[RECORDS SUPPLIED — start]
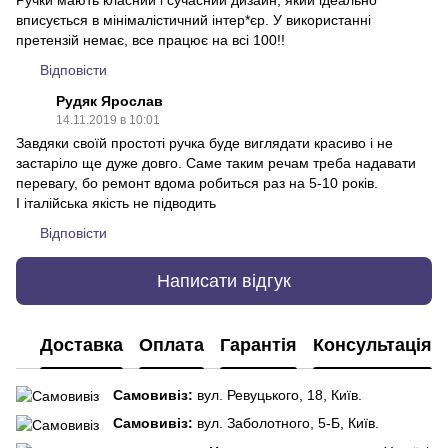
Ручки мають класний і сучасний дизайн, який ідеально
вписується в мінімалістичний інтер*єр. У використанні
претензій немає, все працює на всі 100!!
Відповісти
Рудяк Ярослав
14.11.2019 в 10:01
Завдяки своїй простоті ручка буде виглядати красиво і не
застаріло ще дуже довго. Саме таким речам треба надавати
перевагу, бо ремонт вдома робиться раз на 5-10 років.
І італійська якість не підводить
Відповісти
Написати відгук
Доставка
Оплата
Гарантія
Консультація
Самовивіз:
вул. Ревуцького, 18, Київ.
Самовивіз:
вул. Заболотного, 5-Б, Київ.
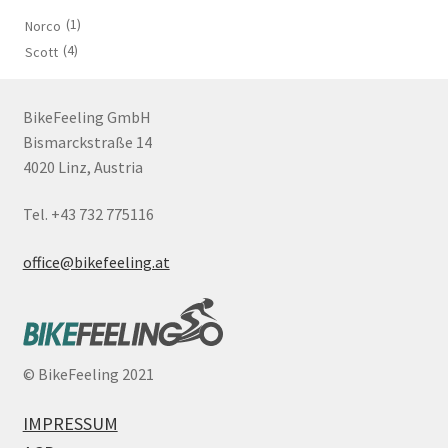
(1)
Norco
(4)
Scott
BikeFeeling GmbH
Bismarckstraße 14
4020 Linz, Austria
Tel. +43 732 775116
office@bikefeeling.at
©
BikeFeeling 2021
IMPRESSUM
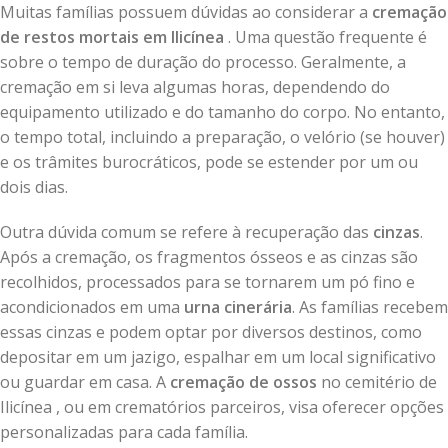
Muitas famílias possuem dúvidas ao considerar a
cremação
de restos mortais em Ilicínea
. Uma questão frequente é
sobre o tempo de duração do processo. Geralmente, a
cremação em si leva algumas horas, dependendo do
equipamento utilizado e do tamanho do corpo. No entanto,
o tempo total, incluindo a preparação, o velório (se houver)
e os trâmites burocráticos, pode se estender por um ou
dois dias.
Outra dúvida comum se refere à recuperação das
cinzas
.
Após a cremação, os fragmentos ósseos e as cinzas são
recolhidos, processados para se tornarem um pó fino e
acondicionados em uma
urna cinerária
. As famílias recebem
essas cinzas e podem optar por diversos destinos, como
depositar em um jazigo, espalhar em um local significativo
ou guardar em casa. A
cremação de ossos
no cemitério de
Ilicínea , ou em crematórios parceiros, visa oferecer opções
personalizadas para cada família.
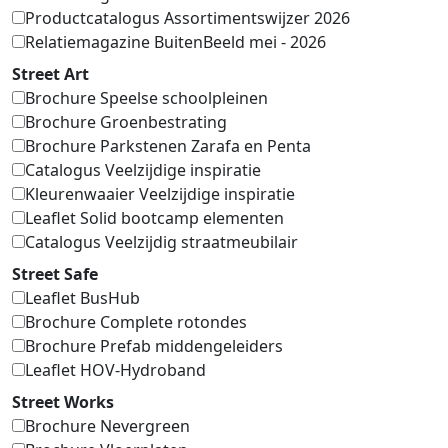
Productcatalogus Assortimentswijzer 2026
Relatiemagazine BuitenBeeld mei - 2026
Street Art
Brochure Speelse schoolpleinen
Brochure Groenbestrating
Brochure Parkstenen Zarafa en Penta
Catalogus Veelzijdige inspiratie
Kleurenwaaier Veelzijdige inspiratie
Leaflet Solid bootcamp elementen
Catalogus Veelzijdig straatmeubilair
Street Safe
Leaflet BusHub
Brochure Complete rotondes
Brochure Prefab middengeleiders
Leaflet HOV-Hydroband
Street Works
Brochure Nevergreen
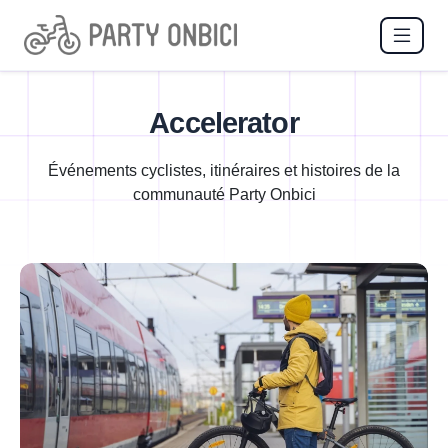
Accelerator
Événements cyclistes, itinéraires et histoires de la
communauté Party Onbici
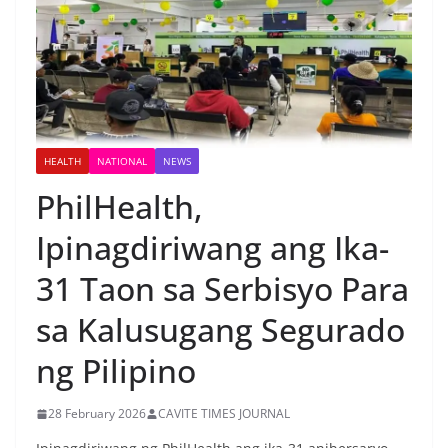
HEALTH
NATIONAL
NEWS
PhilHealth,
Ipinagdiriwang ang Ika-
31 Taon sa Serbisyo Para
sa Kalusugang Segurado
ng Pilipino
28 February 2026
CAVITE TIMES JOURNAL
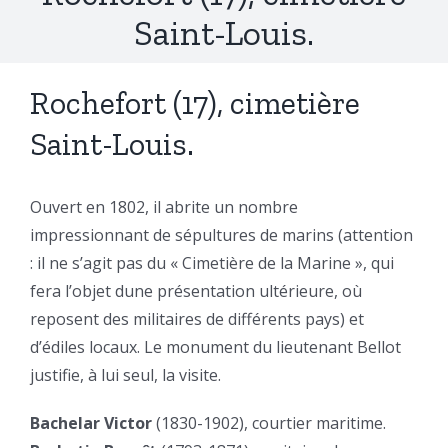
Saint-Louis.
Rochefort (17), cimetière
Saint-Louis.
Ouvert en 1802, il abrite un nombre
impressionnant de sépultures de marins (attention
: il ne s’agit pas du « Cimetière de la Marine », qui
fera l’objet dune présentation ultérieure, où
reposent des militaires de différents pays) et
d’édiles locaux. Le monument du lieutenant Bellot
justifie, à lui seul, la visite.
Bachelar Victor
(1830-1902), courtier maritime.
[RECORDS SUPPLIED — finish]
AIM OF THE TASK:
Show every line of the listing that includes the word "tempo".

RESULT FOR THIS TASK:
sobre o tempo de duração do processo. Geralmente, a
o tempo total, incluindo a preparação, o velório (se houver)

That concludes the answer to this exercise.